The SEC plan might not spell doom for all levered ETFs, as the regulator’s proposal says some funds that seek to “deliver two times the performance of an index may be able to achieve this level in compliance” with the rule. The SEC also asked for comments on whether it should grandfather funds that currently exceed the 150 percent limit. Many ProShares funds seek to double their exposures to the indexes they track.

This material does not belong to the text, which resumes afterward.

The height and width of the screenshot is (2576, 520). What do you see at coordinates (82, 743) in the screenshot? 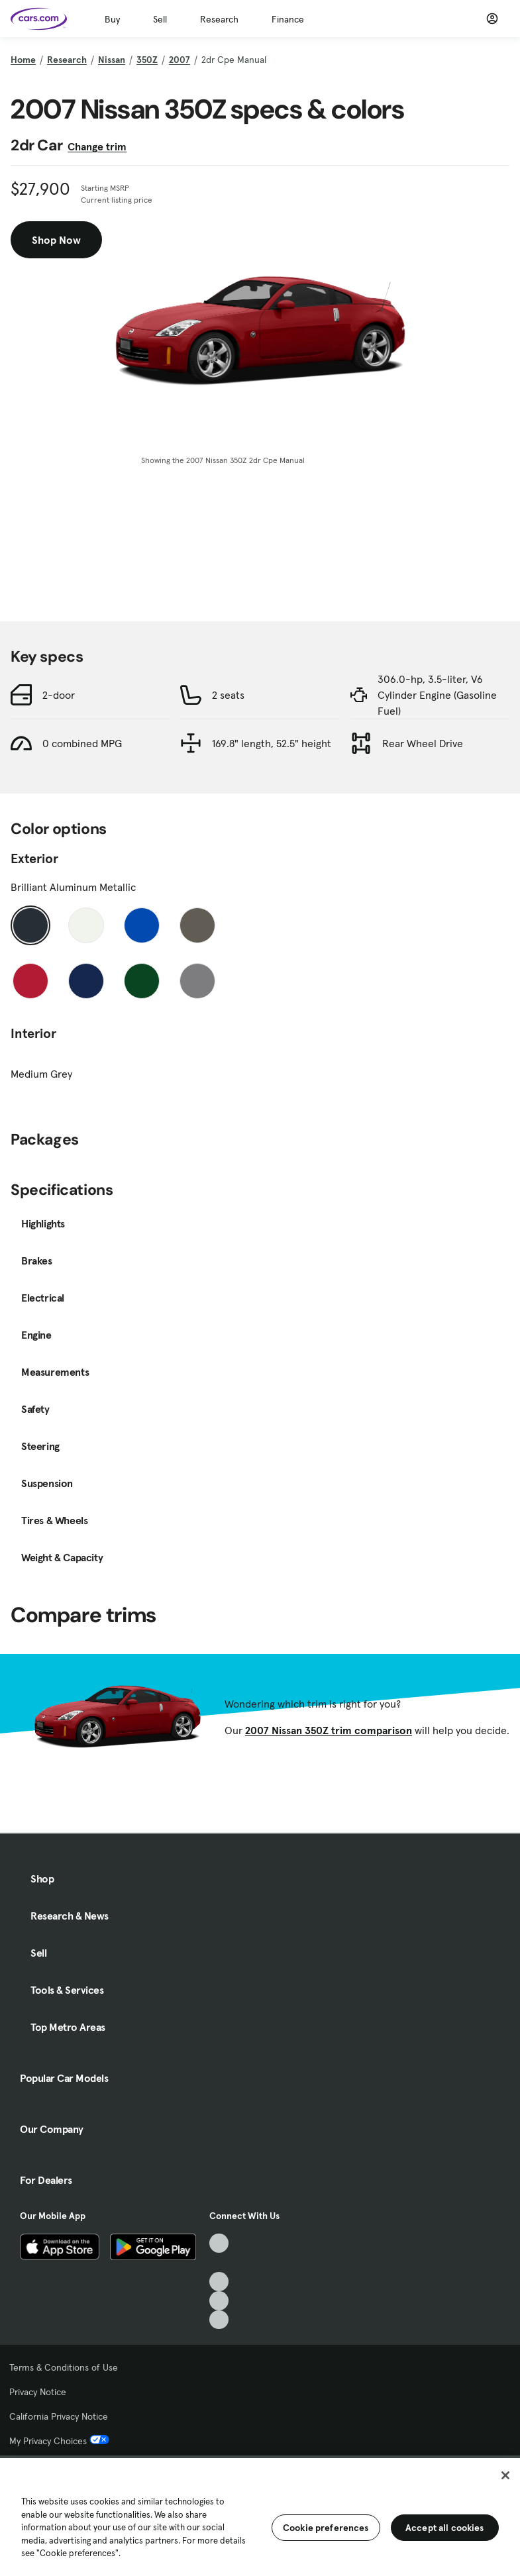 I see `0 combined MPG` at bounding box center [82, 743].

SEC Chair Mary Jo White said Friday that she was concerned the SEC’s rules are outdated for an era when some funds’ derivatives exposure can exceed ten times the value of their net assets.
“The current regulatory framework no longer effectively achieves the statutory objectives of the Investment Company Act, which seeks to protect investors from the risks of excessive leverage,” White said.
Many managed futures funds also rely heavily on derivatives for their strategies, which typically use computer algorithms to track trends in asset prices. These funds may find it difficult to adhere to the 150 percent cap, the SEC said in its proposal, because derivatives are central to the bets they make on things like currencies, interest rates and commodities.
Republican Commissioner Michael Piwowar cast the lone vote of the four-member SEC against the proposal. He said there was no justification for the new leverage restriction because the SEC already imposes collateral requirements that limit a fund’s derivatives holdings.
Several leveraged ETFs managed by ProShare Advisors LLC held derivatives whose value exceeded 150 percent of net assets as of the end of May, according to the fund company’s most recent annual report. Seven of the ten largest leveraged ETFs by assets are sponsored by ProShares, which also offers ETFs whose returns mimic short selling by seeking returns that move in the opposite direction of a stock or bond index.
The largest leveraged ETF, the $2.6 billion ProShares UltraShort 20+ Year Treasury, uses swaps and futures to produce daily returns that are two times the inverse of the Barclays U.S. 20+ Year Treasury Bond Index. It held swaps contracts worth 198 percent of net assets as of the end of May, according to the fund’s annual report. The fund has declined 12 percent over the past year, according to data compiled by Bloomberg.
ProShares said through a spokesman that it would review the SEC’s proposal and noted it’s uncertain what a final version of the regulation will look like. The SEC’s plan was issued for public comment Friday for 90 days.
“Ultimately, we believe we will be able to continue to offer leveraged and inverse mutual funds and ETFs to help investors manage risk and enhance returns,” the company said.
Jaime Doyle, a spokesman for Direxion, said the firm “is currently reviewing the entire proposed rule addressing regulation of derivative use by funds to fully understand its impact.”
Leveraged ETFs also could suffer under the proposal because it would force them to carry enough cash or cash-like investments to cover losses that would be realized under stressed market conditions. Under the SEC’s current guidance, funds have been allowed to pledge any type of liquid security to cover just the daily gain or loss for many types of derivatives contracts.
“If they are no longer able to rely on any liquid asset and must use cash or cash equivalents, funds that use a lot of derivatives may be unable to operate,” said Brendan Fox, a partner at Dechert LLP and a former SEC attorney.